The War on Terror comes home
The militarisation of the police that has shocked so many Americans is the inevitable consequence of the so-called War on Terror corroding civil liberties at home. James Madison, one of the Founding Fathers of the US state in the eighteenth century, warned his successors that excessive emphasis on empire-building is the ‘graveyard of republics…a standing military force, with an overgrown Executive, will not long be safe companions to liberty.’

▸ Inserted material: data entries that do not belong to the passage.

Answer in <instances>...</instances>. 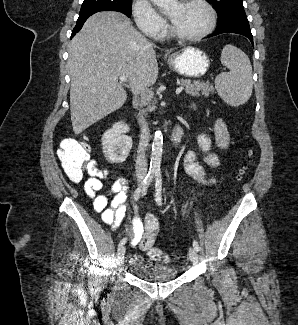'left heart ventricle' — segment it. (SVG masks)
<instances>
[{
    "mask_svg": "<svg viewBox=\"0 0 298 325\" xmlns=\"http://www.w3.org/2000/svg\"><path fill=\"white\" fill-rule=\"evenodd\" d=\"M162 9L169 15L173 29L183 35L198 33L207 22L204 10L192 0L163 1Z\"/></svg>",
    "mask_w": 298,
    "mask_h": 325,
    "instance_id": "1",
    "label": "left heart ventricle"
}]
</instances>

The downscaling of US military involvement in Afghanistan and Iraq (until the rise of ISIS,that is) has induced the Pentagon to transfer $4 billion of hardware to local authorities, including armoured personnel carriers, night-vision goggles, high velocity rifles and drone technology. Events in Ferguson have demonstrated that for many US police departments the temptation to deploy these resources is too good to miss. The Boston Lockdown of last year was the precursor of the militarisation and trampling of constitutional rights we have seen in Ferguson. Radley Balko’s new study, Rise of the Warrior Cop, has put the spotlight on this post 9/11 militarised force. He writes:
‘This is how the country that gave the world the First Amendment now handles protest.There’s a disquieting ease now with which authorities are willing to crush dissent—andat the very sorts of events where the right to dissent is the entire purpose of protecting free speech—that is, events where influential policymakers meet to make high-level decisions with far-reaching consequences. In fact, the more important the policymakers and the more consequential the decisions they’ll be making, the more likely it is that police will use more force to keep protesters as far away as possible.’
The New Jim Crow
The militarisation of the police ties in with at what some commentators have called the rise of the prison industrial complex in the US. According to pressure group California Prison Focus, ‘no other society inhuman history has imprisoned so many of its own citizens.’
Non-white Americans make up less than a fourth of the population but fill up about 60% of its prison cells. The myth of post-racial America is also exploded by the damning statistic that black Americans are today seven times more likely to be incarcerated than whites; during the height of the Jim Crow era of official segregation that figure was four times more likely.
Michelle Alexander, in her influential book, The New Jim Crow, argues the US ruling class has utilised racism in three ways since its rise to power in the 1770s.
For most of the nineteenth century, undisguised slavery was used to literally and socially shackle the black minority. When that became politically impossible after the Civil War in the 1860s, segregation was constructed as a means of suppressing black rights with the presentational veneer of the slogan ‘separate but equal’. Following the civil rights militancy of the 1960s, the elite has now utilised ‘criminalisation’ as the device to stigmatise African Americans. Young black males are only half-joking when they warn each other about the perils of ‘driving while black’. The tragic death of Michael Brown this year-and Trayvon Martin last year-are unfortunately only the most high profile examples of this ruling class strategy in action. Four other unarmed black males have been murdered by police this summer.
Ferguson is quiet for now but it is only a matter of time before another US city explodes with rage against the racist machine.